If he doesn't embrace it, the Pistons will suffer and so will Iverson's reputation, which is already damaged enough. My official medical advice to A.I. is to eat two servings of humble pie and call me in two weeks. Then come off the bench for the rest of the season, do what you've done your whole career -- score the ball, without having to worry about getting Hamilton, Sheed, Tayshaun Prince, or anyone else involved -- and reap the benefits this summer when a contender sees how valuable you can be in that role.
These are all things Iverson is perfectly capable of doing. Maybe two weeks is enough time for him to decide that he wants to.
Posted on: January 30, 2009 10:46 pm
AUBURN HILLS, Mich. -- Passing Charles Barkley for 16th on the NBA career scoring list Friday night meant more to Allen Iverson than he admitted.

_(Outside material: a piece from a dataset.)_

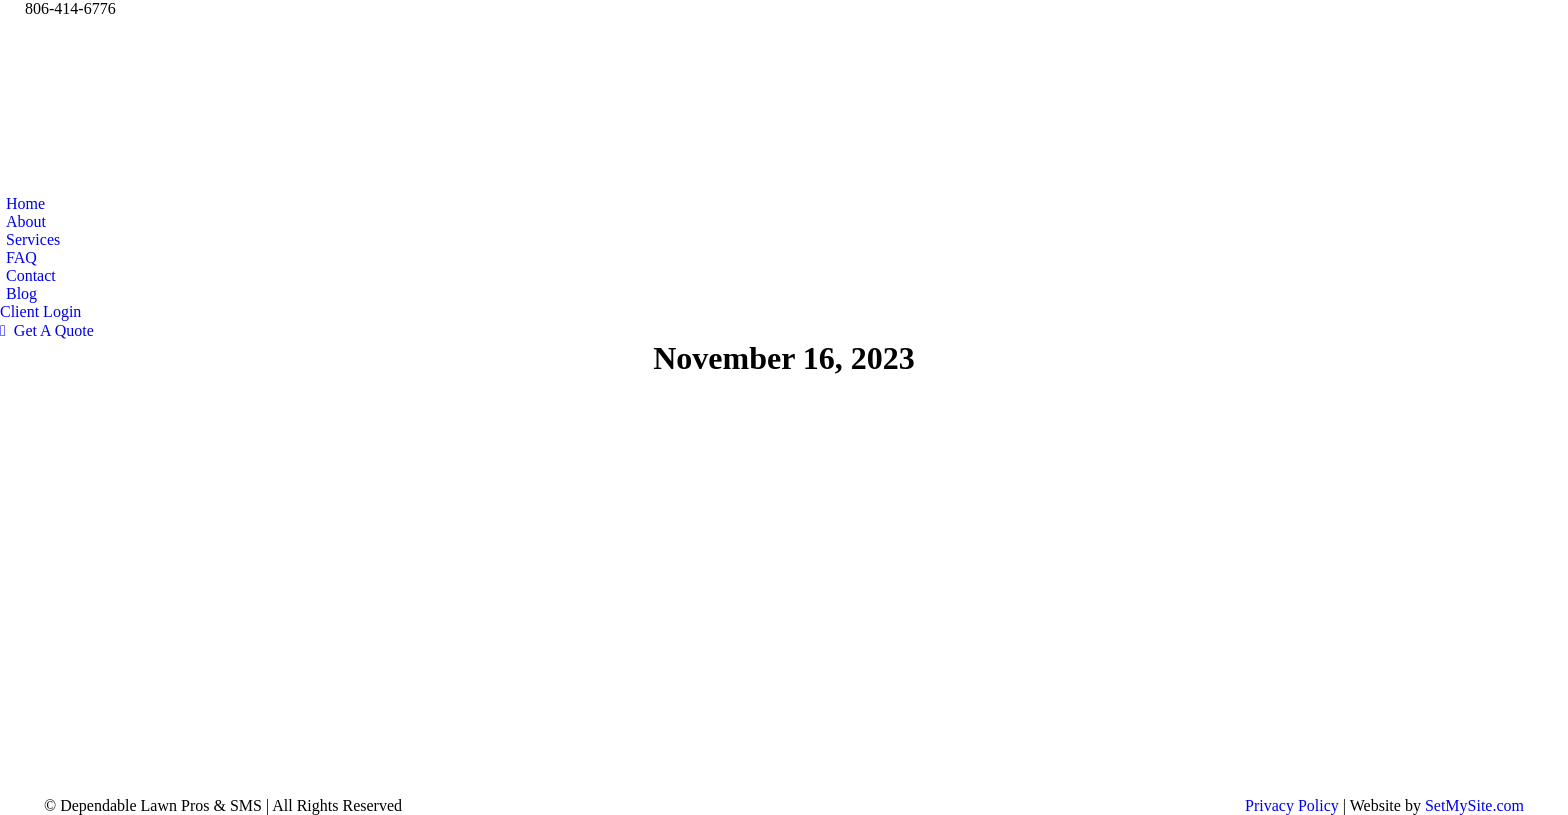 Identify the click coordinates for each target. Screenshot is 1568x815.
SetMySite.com (1474, 805)
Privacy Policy (1292, 805)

"I want to get past Barkley with one other accomplishment," Iverson said at his locker after the Pistons lost to the Celtics 86-78. "And that's winning a championship. I don't care about all that individual stuff."
Trust me, he cares. I've been watching Iverson play since he was a rookie. Though he and Barkley have had their differences at times, Iverson shares a special kinship with Sir Charles because they both endured some very good and very difficult years in Philadelphia, one of the toughest fan bases to please in the NBA.
It's a tough stretch for Iverson and the Pistons, who are still struggling to find their identity almost three months after sending Chauncey Billups to Denver for Iverson. After falling to the defending champs -- who won their 10th in a row, their longest streak since winning 19 straight earlier this season -- the Pistons host Cleveland on Sunday and then face Dwyane Wade and the Miami Heat Wednesday.
On this night, all Iverson had to smile about was moving past Sir Charles. Iverson scored 19, giving him 23,768 in his career. Patrick Ewing is next on the list with about 1,000 more. Iverson is second among active scorers to Shaquille O'Neal.